Using Toxiproxy in Tests

import requests
import pytest

TOXIPROXY_API = 'http://localhost:8474'

@pytest.fixture
def slow_database():
    # Add 2 second latency
    requests.post(f'{TOXIPROXY_API}/proxies/postgres-proxy/toxics', json={
        'name': 'slow_db', 'type': 'latency',
        'attributes': {'latency': 2000, 'jitter': 0}
    })
    yield
    # Remove toxic after test
    requests.delete(f'{TOXIPROXY_API}/proxies/postgres-proxy/toxics/slow_db')

def test_api_returns_503_when_db_is_slow(slow_database):
    response = requests.get('http://localhost:8000/api/users', timeout=1.5)
    # With a 2-second DB timeout and 1.5-second client timeout,
    # either a 503 or a client timeout is acceptable
    assert response.status_code in (503, 504)

Envoy Fault Injection

If you use Envoy as a sidecar proxy (common in Kubernetes/Istio setups), you can inject faults at the HTTP layer using Envoy's fault filter:

# Envoy config: inject 503 for 10% of /payment requests
http_filters:
  - name: envoy.filters.http.fault
    typed_config:
      '@type': type.googleapis.com/envoy.extensions.filters.http.fault.v3.HTTPFault
      abort:
        http_status: 503
        percentage:
          numerator: 10
          denominator: HUNDRED
      headers:
        - name: ':path'
          string_match:
            prefix: '/payment'

Istio Fault Injection

With Istio, fault injection is even simpler via VirtualService resources:

# Inject 503 for 20% of requests to payment-service
apiVersion: networking.istio.io/v1alpha3
kind: VirtualService
metadata:
  name: payment-service-chaos
spec:
  hosts:
    - payment-service
  http:
    - fault:
        abort:
          httpStatus: 503
          percentage:
            value: 20
      route:
        - destination:
            host: payment-service

# Inject 5-second latency for 30% of requests
    - fault:
        delay:
          percentage:
            value: 30
          fixedDelay: 5s
      route:
        - destination:
            host: payment-service

Chaos Monkey and Instance-Level Chaos

Chaos Monkey operates at the infrastructure level, randomly terminating EC2 instances or Kubernetes pods. This tests your service's ability to survive the sudden loss of a node.
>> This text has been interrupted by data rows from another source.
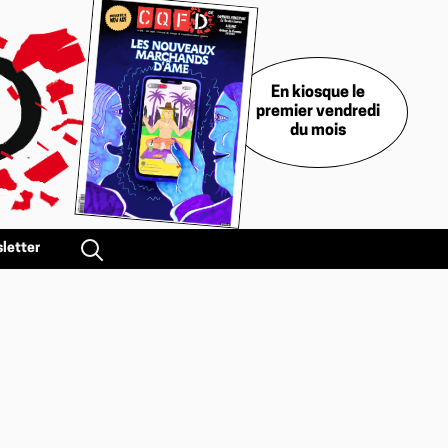
En kiosque le
premier vendredi
du mois
letter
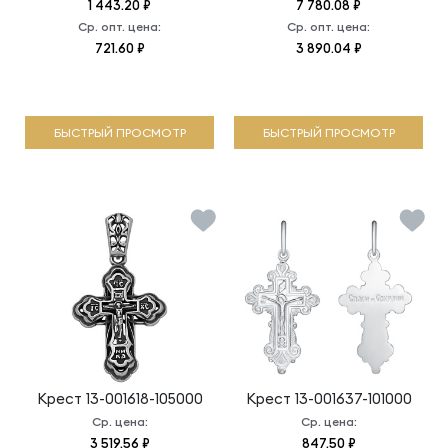
1 443.20 ₽
7 780.08 ₽
Ср. опт. цена:
Ср. опт. цена:
721.60 ₽
3 890.04 ₽
БЫСТРЫЙ ПРОСМОТР
БЫСТРЫЙ ПРОСМОТР
Крест
13-001618-105000
Крест
13-001637-101000
Ср. цена:
Ср. цена:
3 519.56 ₽
847.50 ₽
# Chaos Monkey for Kubernetes (kube-monkey)
# Deploy to your cluster:
kubectl apply -f kube-monkey/deployment.yaml

# Mark a deployment as a chaos target:
# Add labels to your deployment
kubectl label deployment payment-api kube-monkey/enabled=enabled
kubectl label deployment payment-api kube-monkey/mtbf=2  # mean time between failures (minutes)
kubectl label deployment payment-api kube-monkey/kill-mode=kill-all

Experiment Design

A well-designed chaos experiment has clear structure:

## Experiment: Payment Service 503 Resilience

**Hypothesis**: When payment-service returns 503 for 20% of requests,
order-service retries with exponential backoff and the user success
rate stays above 95%.

**Steady State**:
- Order creation success rate: >99%
- p99 latency for POST /orders: <2s
- Error rate: <0.5%

**Method**: Inject 503 via Istio VirtualService for 20% of calls
from order-service to payment-service. Duration: 10 minutes.
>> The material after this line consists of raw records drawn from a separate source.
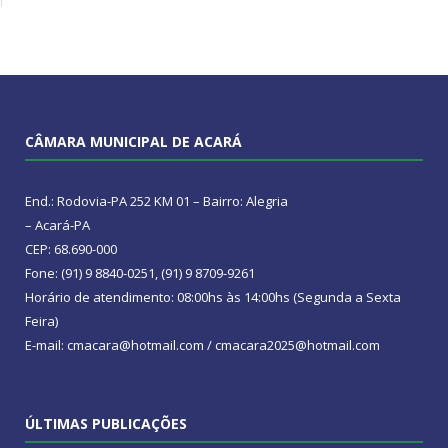
CÂMARA MUNICIPAL DE ACARÁ
End.: Rodovia-PA 252 KM 01 – Bairro: Alegria
– Acará-PA
CEP: 68.690-000
Fone: (91) 9 8840-0251, (91) 9 8709-9261
Horário de atendimento: 08:00hs às 14:00hs (Segunda a Sexta
Feira)
E-mail: cmacara@hotmail.com / cmacara2025@hotmail.com
ÚLTIMAS PUBLICAÇÕES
**Blast Radius**: 20% of orders during the test window.

**Abort Conditions**: If success rate drops below 90% or p99 > 5s.
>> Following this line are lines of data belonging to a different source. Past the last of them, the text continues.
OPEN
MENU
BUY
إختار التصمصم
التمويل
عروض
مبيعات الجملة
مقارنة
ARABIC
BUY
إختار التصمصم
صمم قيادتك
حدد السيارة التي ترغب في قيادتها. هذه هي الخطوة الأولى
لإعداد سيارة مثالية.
**Rollback**: `kubectl delete virtualservice payment-service-chaos`

Learning from Chaos

Run chaos experiments regularly and document findings:

Unknown failure modes discovered: 'We found that the database connection pool exhausts silently after 30 seconds of latency, causing all subsequent requests to hang'
Retry amplification: 'Our retry-on-503 strategy caused a 3x amplification in load to the payment service during a degraded period'
Alert gaps: 'We had no alert for sustained 503 rates below 50%'

Each finding becomes a follow-up task: add circuit breakers, fix retry budgets, add missing alerts. Over time, your system genuinely becomes more resilient — not just hypothetically, but provably.